SUPPLIED MATERIAL.
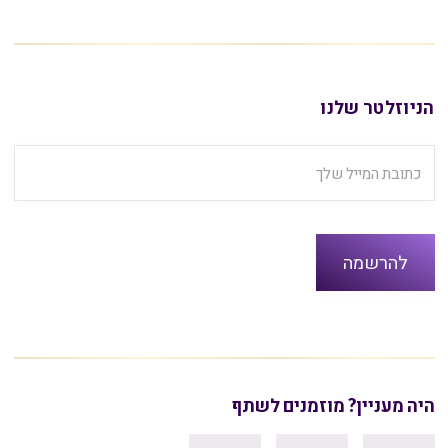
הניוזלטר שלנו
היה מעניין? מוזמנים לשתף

* * *

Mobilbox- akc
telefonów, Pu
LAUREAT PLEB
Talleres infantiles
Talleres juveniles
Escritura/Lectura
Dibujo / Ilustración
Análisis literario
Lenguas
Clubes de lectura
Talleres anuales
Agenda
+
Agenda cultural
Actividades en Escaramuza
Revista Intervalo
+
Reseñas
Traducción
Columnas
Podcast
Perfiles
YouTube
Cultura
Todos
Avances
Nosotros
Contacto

* * *

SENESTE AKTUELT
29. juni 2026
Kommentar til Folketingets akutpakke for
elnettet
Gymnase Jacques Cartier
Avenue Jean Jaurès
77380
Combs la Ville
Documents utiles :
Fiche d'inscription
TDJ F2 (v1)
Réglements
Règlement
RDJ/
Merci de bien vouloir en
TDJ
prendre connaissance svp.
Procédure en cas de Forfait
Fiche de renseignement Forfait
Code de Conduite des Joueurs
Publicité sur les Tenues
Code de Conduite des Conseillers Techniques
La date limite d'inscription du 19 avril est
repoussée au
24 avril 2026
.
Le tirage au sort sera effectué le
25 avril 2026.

EXERCISE DIRECTIONS. How many of the listing's lines contain "Code"? Respond with a single number and nothing else.

ANSWER FOR THE TASK. 2